Geri ödeme analizi, bir yatırımın maliyetlerini telafi etmenin ne kadar süreceğini hesaplar. Geri ödeme süresi, projeye yapılan ilk yatırımın projenin üreteceği ortalama yıllık nakit girişine bölünmesiyle belirlenir. Örneğin, ilk nakit harcaması 400.000 $ ‘a mal oluyorsa ve proje yılda 100.000 $ gelir oluşturuyorsa, yatırımı telafi etmek dört yıl sürecektir.

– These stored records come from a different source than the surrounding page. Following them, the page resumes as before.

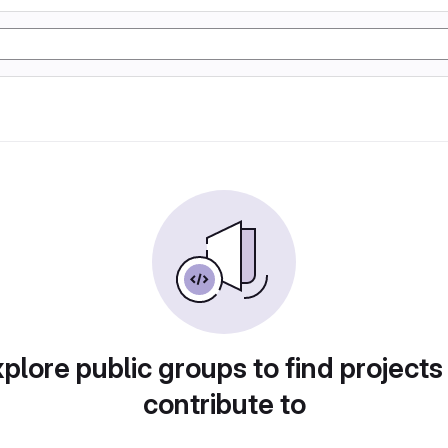
plore public groups to find projects
contribute to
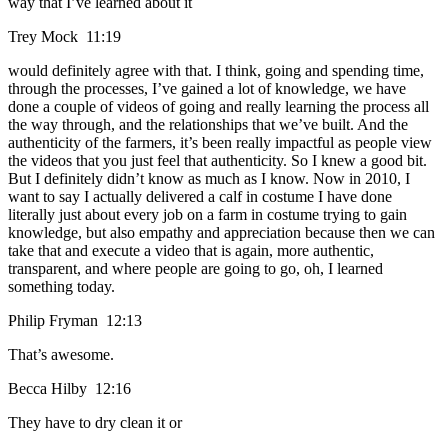
way that I’ve learned about it
Trey Mock 11:19
would definitely agree with that. I think, going and spending time,
through the processes, I’ve gained a lot of knowledge, we have
done a couple of videos of going and really learning the process all
the way through, and the relationships that we’ve built. And the
authenticity of the farmers, it’s been really impactful as people view
the videos that you just feel that authenticity. So I knew a good bit.
But I definitely didn’t know as much as I know. Now in 2010, I
want to say I actually delivered a calf in costume I have done
literally just about every job on a farm in costume trying to gain
knowledge, but also empathy and appreciation because then we can
take that and execute a video that is again, more authentic,
transparent, and where people are going to go, oh, I learned
something today.
Philip Fryman 12:13
That’s awesome.
Becca Hilby 12:16
They have to dry clean it or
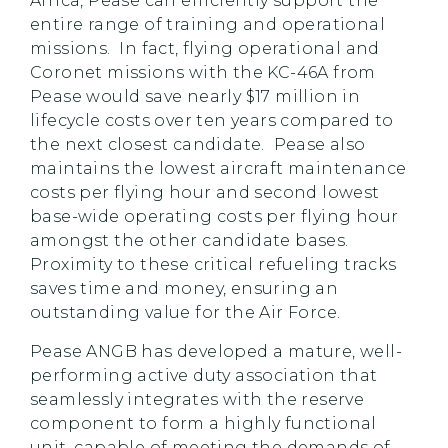
Africa, Pease can efficiently support the
entire range of training and operational
missions. In fact, flying operational and
Coronet missions with the KC-46A from
Pease would save nearly $17 million in
lifecycle costs over ten years compared to
the next closest candidate. Pease also
maintains the lowest aircraft maintenance
costs per flying hour and second lowest
base-wide operating costs per flying hour
amongst the other candidate bases.
Proximity to these critical refueling tracks
saves time and money, ensuring an
outstanding value for the Air Force.
Pease ANGB has developed a mature, well-
performing active duty association that
seamlessly integrates with the reserve
component to form a highly functional
unit, capable of meeting the demands of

Geri ödeme analizi genellikle şirketlerin bir projeye yatırım yapmak için yalnızca sınırlı miktarda fonları (veya likiditeleri ) olduğu ve bu nedenle yatırımlarını ne kadar çabuk geri alabileceklerini bilmeleri gerektiğinde kullanılır. Geri ödeme süresi en kısa olan proje muhtemelen seçilecektir. Bununla birlikte, projeyi sürdürmeyi seçmemiş olsalardı, fırsat maliyetini veya kazanılabilecek getiri oranını hesaba katmadığı için geri ödeme yönteminde bazı sınırlamalar vardır.

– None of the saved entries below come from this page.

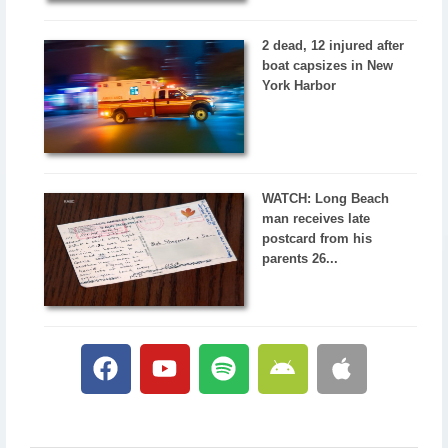
2 dead, 12 injured after
boat capsizes in New
York Harbor
WATCH: Long Beach
man receives late
postcard from his
parents 26...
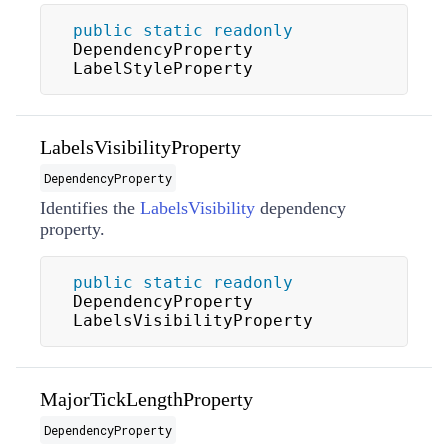
public
static
readonly
DependencyProperty 
LabelStyleProperty
LabelsVisibilityProperty
DependencyProperty
Identifies the
LabelsVisibility
dependency
property.
public
static
readonly
DependencyProperty 
LabelsVisibilityProperty
MajorTickLengthProperty
DependencyProperty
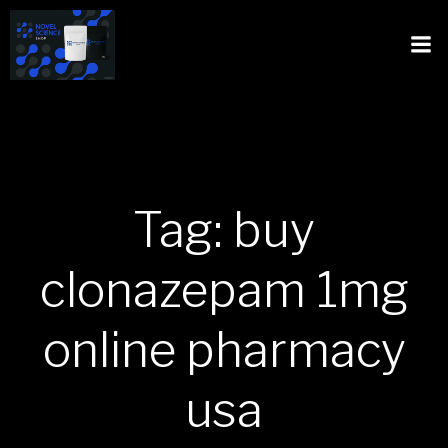
Tag: buy
clonazepam 1mg
online pharmacy
usa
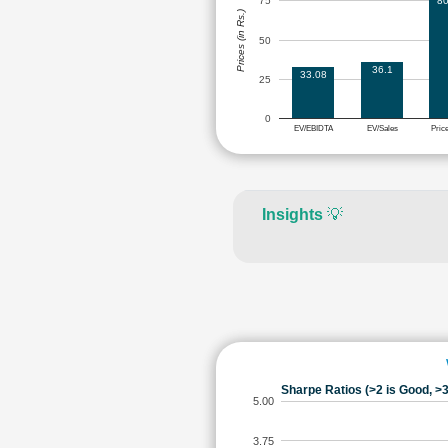
80
75
Prices (in Rs.)
50
36.1
33.08
25
0
EV/EBIDTA
EV/Sales
Pric
Insights
💡
Sharpe Ratios (>2 is Good, >3
5.00
3.75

Ayrıca, geri ödeme analizi genellikle proje ömrünün sonuna yakın herhangi bir nakit akışını içermez. Örneğin, bir proje ekipman satın almayı içeriyorsa, fabrikanın ekipmanından elde edilen nakit akışları veya gelir dikkate alınacak, ancak projenin sonunda ekipmanın kurtarma değeri dikkate alınmayacaktır. Kurtarma değeri, ekipmanın kullanım ömrünün sonundaki değeridir. Sonuç olarak, geri ödeme analizi bir projenin ne kadar karlı olduğunun gerçek bir ölçüsü olarak kabul edilmez, bunun yerine bir ilk yatırımın ne kadar çabuk telafi edilebileceğine dair kabaca bir tahmin sağlar.
Verim Analizi
Verimlilik analizi, sermaye bütçeleme analizinin en karmaşık şeklidir, ancak aynı zamanda yöneticilerin hangi projeleri takip edeceklerine karar vermelerine yardımcı olmak açısından en doğru olanıdır. Bu yönteme göre, şirketin tamamı tek bir kar getiren sistem olarak kabul edilir. Çıktı, bu sistemden geçen malzeme miktarı olarak ölçülür.

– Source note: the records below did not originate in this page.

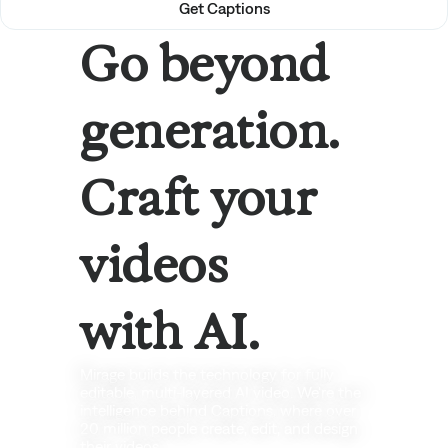
Get Captions
Go beyond
generation.
Craft your
videos
with AI.
Mirage builds the technology for fully
editable, multi-layered AI video. We're the
intelligence behind Captions, where over
20 million people create, edit, and design
their videos.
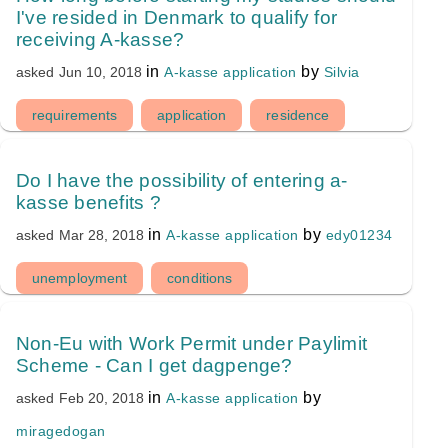
I've resided in Denmark to qualify for
receiving A-kasse?
in
by
A-kasse application
Silvia
asked
Jun 10, 2018
requirements
application
residence
Do I have the possibility of entering a-
kasse benefits ?
in
by
A-kasse application
edy01234
asked
Mar 28, 2018
unemployment
conditions
Non-Eu with Work Permit under Paylimit
Scheme - Can I get dagpenge?
in
by
A-kasse application
asked
Feb 20, 2018
miragedogan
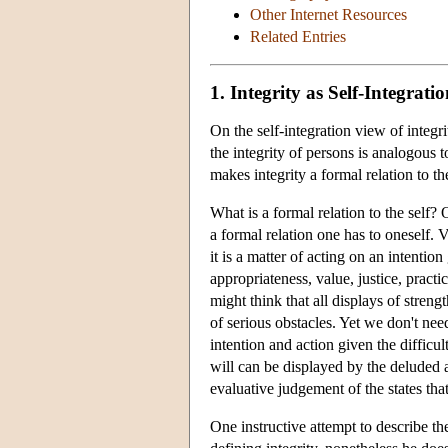
Other Internet Resources
Related Entries
1. Integrity as Self-Integrati
On the self-integration view of integri
the integrity of persons is analogous t
makes integrity a formal relation to the
What is a formal relation to the self?
a formal relation one has to oneself. 
it is a matter of acting on an intentio
appropriateness, value, justice, practi
might think that all displays of streng
of serious obstacles. Yet we don't nee
intention and action given the difficu
will can be displayed by the deluded an
evaluative judgement of the states that
One instructive attempt to describe th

Analiz, neredeyse tüm maliyetlerin işletme giderleri olduğunu, bir şirketin giderleri ödemek için tüm sistemin verimini en üst düzeye çıkarması gerektiğini ve karı en üst düzeye çıkarmanın yolunun bir darboğaz işleminden geçen iş hacmini en üst düzeye çıkarmak olduğunu varsayar. Bir darboğaz, sistemdeki operasyonlarda en uzun süre gerektiren kaynaktır. Bu, yöneticilerin her zaman darboğazdan geçen verimliliği veya akışı artıracak sermaye bütçeleme projelerine daha yüksek bir öncelik vermesi gerektiği anlamına gelir.